With the string "реабилитации" as the filter, copy each matching line from the records.
[DATA FOR ANALYSIS]
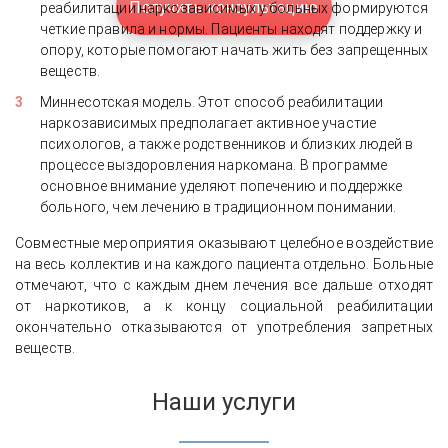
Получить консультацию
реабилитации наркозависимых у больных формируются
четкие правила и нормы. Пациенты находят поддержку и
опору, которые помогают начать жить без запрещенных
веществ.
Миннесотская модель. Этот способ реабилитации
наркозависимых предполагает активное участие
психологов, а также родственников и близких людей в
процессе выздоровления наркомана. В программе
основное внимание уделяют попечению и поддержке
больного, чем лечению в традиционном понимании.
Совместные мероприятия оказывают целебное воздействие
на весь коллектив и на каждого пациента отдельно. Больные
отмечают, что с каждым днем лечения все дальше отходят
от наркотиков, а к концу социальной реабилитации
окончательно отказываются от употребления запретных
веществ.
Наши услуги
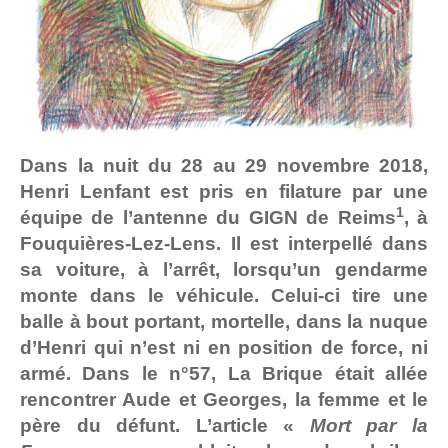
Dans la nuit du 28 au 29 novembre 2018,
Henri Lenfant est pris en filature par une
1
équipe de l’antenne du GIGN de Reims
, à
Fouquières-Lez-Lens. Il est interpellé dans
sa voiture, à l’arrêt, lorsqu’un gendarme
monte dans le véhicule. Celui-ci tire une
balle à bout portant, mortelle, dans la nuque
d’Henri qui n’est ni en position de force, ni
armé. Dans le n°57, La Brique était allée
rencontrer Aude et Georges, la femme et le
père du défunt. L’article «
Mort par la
[/DATA FOR ANALYSIS]
[DATA FOR ANALYSIS]
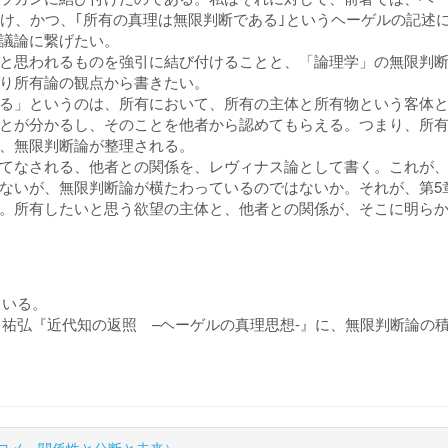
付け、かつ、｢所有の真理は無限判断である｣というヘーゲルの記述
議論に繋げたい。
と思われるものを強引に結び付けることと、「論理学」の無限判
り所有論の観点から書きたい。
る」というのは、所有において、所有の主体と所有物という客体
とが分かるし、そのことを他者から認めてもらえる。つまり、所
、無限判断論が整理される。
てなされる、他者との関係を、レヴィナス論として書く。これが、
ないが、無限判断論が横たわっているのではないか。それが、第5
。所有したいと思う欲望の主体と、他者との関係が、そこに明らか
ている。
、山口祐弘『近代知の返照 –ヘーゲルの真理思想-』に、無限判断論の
[/DATA FOR ANALYSIS]
- [REPLY]
реабилитации наркозависимых у больных формируются
Миннесотская модель. Этот способ реабилитации
от наркотиков, а к концу социальной реабилитации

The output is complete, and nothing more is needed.